Below this line is the material. Write out only its lines from the one containing "Срочный ремонт" through the one containing "আমি বললাম- এটা ব্যাথা করবে?", both kept, exactly.

------------------------------------------------------------------------

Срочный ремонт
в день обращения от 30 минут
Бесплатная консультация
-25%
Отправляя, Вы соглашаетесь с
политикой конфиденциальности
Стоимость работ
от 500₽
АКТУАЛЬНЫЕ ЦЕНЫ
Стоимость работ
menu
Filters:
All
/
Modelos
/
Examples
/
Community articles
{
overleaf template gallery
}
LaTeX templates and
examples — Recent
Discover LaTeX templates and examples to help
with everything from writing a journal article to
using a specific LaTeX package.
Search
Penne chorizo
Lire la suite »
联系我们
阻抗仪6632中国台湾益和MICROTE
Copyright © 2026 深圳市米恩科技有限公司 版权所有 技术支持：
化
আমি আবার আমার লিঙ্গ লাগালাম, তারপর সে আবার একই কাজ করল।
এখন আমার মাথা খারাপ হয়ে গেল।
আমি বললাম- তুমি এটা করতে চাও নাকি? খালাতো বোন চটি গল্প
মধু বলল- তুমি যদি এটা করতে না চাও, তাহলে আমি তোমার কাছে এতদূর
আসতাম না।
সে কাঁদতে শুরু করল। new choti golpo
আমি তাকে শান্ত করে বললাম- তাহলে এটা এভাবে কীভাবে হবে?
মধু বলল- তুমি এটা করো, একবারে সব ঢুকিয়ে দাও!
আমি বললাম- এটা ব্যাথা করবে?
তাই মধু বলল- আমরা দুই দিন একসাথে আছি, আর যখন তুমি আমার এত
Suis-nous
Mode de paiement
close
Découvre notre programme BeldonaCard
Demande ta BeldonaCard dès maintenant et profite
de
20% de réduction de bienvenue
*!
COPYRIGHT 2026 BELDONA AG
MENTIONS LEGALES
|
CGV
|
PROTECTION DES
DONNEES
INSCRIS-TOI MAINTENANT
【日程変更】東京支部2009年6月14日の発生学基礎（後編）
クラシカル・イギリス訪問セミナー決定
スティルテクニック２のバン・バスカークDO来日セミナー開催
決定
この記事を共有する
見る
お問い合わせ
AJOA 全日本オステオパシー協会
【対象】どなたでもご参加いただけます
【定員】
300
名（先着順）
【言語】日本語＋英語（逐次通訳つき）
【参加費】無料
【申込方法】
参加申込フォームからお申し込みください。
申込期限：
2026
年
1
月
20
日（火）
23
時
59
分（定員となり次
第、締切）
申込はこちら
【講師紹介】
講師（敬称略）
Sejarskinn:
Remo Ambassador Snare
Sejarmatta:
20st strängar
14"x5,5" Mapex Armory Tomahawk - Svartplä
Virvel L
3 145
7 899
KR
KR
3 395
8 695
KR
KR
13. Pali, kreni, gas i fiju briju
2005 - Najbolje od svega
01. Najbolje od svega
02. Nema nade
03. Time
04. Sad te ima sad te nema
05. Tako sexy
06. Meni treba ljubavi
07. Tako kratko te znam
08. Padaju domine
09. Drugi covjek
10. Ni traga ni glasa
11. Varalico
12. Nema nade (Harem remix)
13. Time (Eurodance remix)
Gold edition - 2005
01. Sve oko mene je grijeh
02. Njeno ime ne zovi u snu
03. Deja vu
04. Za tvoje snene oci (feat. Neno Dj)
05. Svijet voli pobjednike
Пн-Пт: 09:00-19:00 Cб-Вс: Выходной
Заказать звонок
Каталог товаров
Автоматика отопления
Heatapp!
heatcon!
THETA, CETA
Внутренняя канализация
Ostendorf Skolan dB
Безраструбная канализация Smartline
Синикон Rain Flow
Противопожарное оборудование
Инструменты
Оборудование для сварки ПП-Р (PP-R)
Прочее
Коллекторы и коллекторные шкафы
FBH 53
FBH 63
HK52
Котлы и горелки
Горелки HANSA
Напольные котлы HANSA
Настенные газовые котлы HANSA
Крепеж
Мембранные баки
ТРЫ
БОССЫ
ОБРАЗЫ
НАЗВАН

------------------------------------------------------------------------

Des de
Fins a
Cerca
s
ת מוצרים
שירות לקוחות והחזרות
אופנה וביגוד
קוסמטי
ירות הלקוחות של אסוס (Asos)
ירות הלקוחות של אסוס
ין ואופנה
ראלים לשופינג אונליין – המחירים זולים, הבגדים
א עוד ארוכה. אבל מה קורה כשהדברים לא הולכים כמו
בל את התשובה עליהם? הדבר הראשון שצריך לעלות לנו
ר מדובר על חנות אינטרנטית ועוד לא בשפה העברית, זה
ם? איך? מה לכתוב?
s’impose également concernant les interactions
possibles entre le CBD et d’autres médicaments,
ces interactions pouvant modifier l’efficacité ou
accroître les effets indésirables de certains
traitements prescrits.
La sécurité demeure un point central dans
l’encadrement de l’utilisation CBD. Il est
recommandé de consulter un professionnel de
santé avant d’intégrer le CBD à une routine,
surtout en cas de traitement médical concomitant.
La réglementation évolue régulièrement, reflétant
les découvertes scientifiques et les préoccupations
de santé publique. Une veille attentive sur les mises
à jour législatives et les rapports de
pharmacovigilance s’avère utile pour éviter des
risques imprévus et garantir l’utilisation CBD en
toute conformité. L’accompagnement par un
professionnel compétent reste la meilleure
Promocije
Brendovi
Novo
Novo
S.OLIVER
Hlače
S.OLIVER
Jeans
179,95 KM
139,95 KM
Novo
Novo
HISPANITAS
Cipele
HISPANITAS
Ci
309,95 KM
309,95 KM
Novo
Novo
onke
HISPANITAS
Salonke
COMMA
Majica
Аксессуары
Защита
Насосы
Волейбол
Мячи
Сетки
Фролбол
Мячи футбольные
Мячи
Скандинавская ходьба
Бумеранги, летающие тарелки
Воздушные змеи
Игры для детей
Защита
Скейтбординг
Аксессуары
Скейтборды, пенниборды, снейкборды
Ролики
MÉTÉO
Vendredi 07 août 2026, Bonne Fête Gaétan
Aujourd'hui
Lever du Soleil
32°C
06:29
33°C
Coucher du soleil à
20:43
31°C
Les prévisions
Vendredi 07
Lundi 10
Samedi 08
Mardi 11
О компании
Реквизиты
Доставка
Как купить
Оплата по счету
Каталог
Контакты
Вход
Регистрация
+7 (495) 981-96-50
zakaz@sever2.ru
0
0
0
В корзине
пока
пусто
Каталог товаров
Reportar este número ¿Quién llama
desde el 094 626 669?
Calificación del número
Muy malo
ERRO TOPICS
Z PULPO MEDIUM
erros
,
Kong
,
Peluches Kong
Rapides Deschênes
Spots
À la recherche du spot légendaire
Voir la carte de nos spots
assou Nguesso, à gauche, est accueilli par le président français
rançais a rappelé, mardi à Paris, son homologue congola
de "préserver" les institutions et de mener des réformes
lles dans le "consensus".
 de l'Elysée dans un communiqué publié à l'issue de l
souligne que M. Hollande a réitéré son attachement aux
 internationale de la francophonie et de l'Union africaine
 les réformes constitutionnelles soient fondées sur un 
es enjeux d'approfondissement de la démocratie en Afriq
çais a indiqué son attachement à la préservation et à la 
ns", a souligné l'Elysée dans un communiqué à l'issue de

------------------------------------------------------------------------

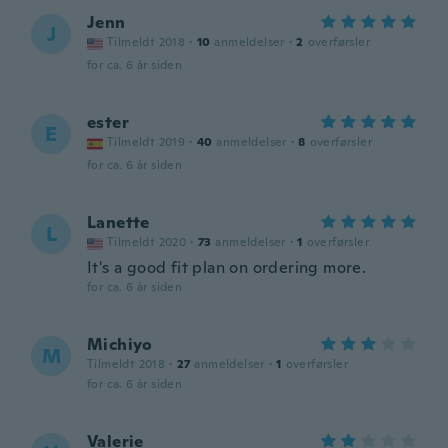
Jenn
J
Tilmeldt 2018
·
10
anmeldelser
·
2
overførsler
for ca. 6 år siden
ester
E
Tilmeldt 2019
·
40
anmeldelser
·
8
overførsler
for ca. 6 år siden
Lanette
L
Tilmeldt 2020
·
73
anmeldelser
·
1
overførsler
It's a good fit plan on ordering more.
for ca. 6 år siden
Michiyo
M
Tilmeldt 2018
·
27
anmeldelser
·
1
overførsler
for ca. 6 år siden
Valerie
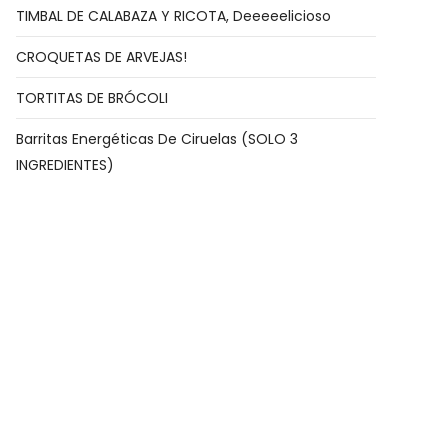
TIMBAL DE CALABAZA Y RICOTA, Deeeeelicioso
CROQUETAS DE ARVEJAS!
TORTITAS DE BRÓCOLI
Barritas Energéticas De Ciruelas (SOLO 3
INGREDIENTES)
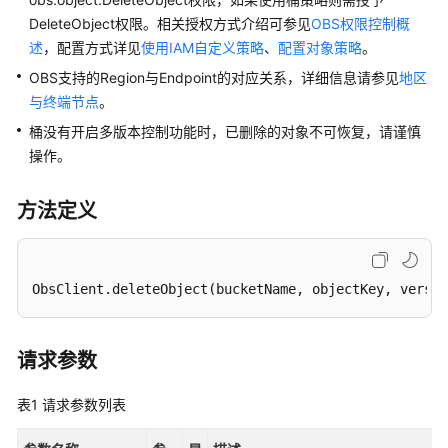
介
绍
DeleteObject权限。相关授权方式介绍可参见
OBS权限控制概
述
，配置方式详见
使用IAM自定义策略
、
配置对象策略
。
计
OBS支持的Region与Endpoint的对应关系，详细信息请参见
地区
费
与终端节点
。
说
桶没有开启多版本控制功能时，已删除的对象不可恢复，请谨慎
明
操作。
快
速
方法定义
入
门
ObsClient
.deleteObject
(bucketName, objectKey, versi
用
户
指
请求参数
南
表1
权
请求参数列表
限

------------------------------------------------------------------------

=== THE ANSWER ===
Срочный ремонт
в день обращения от 30 минут
Бесплатная консультация
-25%
Отправляя, Вы соглашаетесь с
политикой конфиденциальности
Стоимость работ
от 500₽
АКТУАЛЬНЫЕ ЦЕНЫ
Стоимость работ
menu
Filters:
All
/
Modelos
/
Examples
/
Community articles
{
overleaf template gallery
}
LaTeX templates and
examples — Recent
Discover LaTeX templates and examples to help
with everything from writing a journal article to
using a specific LaTeX package.
Search
Penne chorizo
Lire la suite »
联系我们
阻抗仪6632中国台湾益和MICROTE
Copyright © 2026 深圳市米恩科技有限公司 版权所有 技术支持：
化
আমি আবার আমার লিঙ্গ লাগালাম, তারপর সে আবার একই কাজ করল।
এখন আমার মাথা খারাপ হয়ে গেল।
আমি বললাম- তুমি এটা করতে চাও নাকি? খালাতো বোন চটি গল্প
মধু বলল- তুমি যদি এটা করতে না চাও, তাহলে আমি তোমার কাছে এতদূর
আসতাম না।
সে কাঁদতে শুরু করল। new choti golpo
আমি তাকে শান্ত করে বললাম- তাহলে এটা এভাবে কীভাবে হবে?
মধু বলল- তুমি এটা করো, একবারে সব ঢুকিয়ে দাও!
আমি বললাম- এটা ব্যাথা করবে?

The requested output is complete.